どこの部署でも、基本的には同じだと感じていますが、特に広報という部署は、意識やセンス的なものを引き継いでいく必要がある部署だと思いますね。


編集部:法律の勉強をする時に「法によりて、人によらざれ」という言い方がありますが、その時の職員に委ねるのではなくて、仕組みとして「広聴広報課ではSNSの位置付けをこうしよう」という方針を決めることが重要だということですね。

ミレニアム世代やZ世代はもちろん30代~50代でもスマホを持つようになって、SNSはHPや広報誌と同じくらい大事な情報源になってきているので、その位置付けを変えていく必要があるのではないかと私も思います。


岡野:先日、新聞で見たのですが、足立区では、これまで作ってきたチラシのビフォーアフターを書籍として販売開始されているようです。それとポスターコンテストのようなものをやられていて、その年1番よかったポスターを決めておられるんですよね。区全体で広報意識を上げていて良い取り組みだと思っています。


編集部:あれが足立区のシティプロモーションですよね。足立区は2010年度からシティプロモーション課を設置し、「磨くプロモーション」と題して、職員向けの広報力アップ・ワークショップを行うなど、外向けではなく、まず庁内の意識改革から取り組みました。それが功を奏していますね。


岡野:広報意識って、本当に大事ですよね。通知1つ出すにも、記載されている文言であったり、デザインされたものでは、受け取った方々の印象は全く違うと思います。広報の意識は職員全員に必要だと思いますね。


編集部:広報意識を高めるための研修は実施していらっしゃるんですか?


岡野:やっていますね。「広報センスの磨き方」という研修を広聴広報課で開催しています。主な内容は、ポスターやチラシの作成方法についてです。
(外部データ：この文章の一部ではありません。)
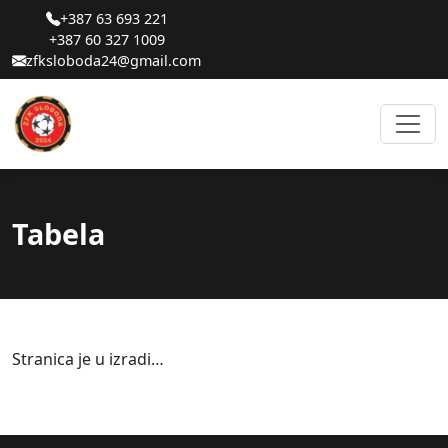
+387 63 693 221
+387 60 327 1009
zfksloboda24@gmail.com
Tabela
Stranica je u izradi…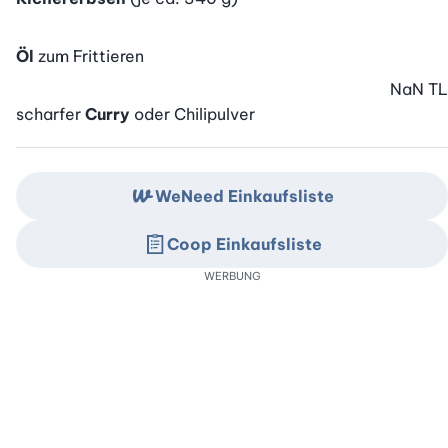
Öl
zum Frittieren
NaN
TL
scharfer
Curry
oder Chilipulver
WeNeed Einkaufsliste
Coop Einkaufsliste
WERBUNG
色味などは3色までにする、キャッチコピーの作り方などを中心に毎年研修しています。昨年はコロナの関係でできませんでしたが…。


編集部:ずっとお話を伺ってきて、練馬区様は対策がかなり具体的だと感じました。進行中のお話しも含めて、他の自治体にとっても参考となる事例がいくつもあったと思います。本日はありがとうございました。


■練馬区への取材から

 新型コロナワクチン接種における先行事例として注目を集めた「練馬区モデル」。言うまでもないことだが、どこの自治体でもできるというものではない。

 練馬区は23番目の特別区として誕生し、さまざまな未整備の解消に力を尽くしてきた。

地域医療、医療環境においても担当する所属の営々とした取り組みがあり、それが「練馬区モデル」が生まれる土壌を用意したという。


 2015年、「Yori Dori Midori(よりどりみどり)練馬」という〝緑〟を前面に出した、区民参加の広報キャンペーンが話題となった。

「区外のひとから“練馬区面白いことやってるね”と言われ、区民がうれしく思うのが実感できた」と当時の担当者が語っていた。この感触が練馬区のシティプロモーション活動における駆動力となったのは想像に難くない。

 2021年、「練馬区モデル」はマスコミで大きく報道され、区民からの反響も大きかった。「先進的な事業を行えば区の魅力になる」そう語る現在の担当者の目は輝いて見えた。

自ら行った事業の中で気づきを得、それを糧として次へ向かう。このプロセスを繰り返すことで組織は成長する。成長し続ける自治体は住民にとって心づよいパートナーであり続ける。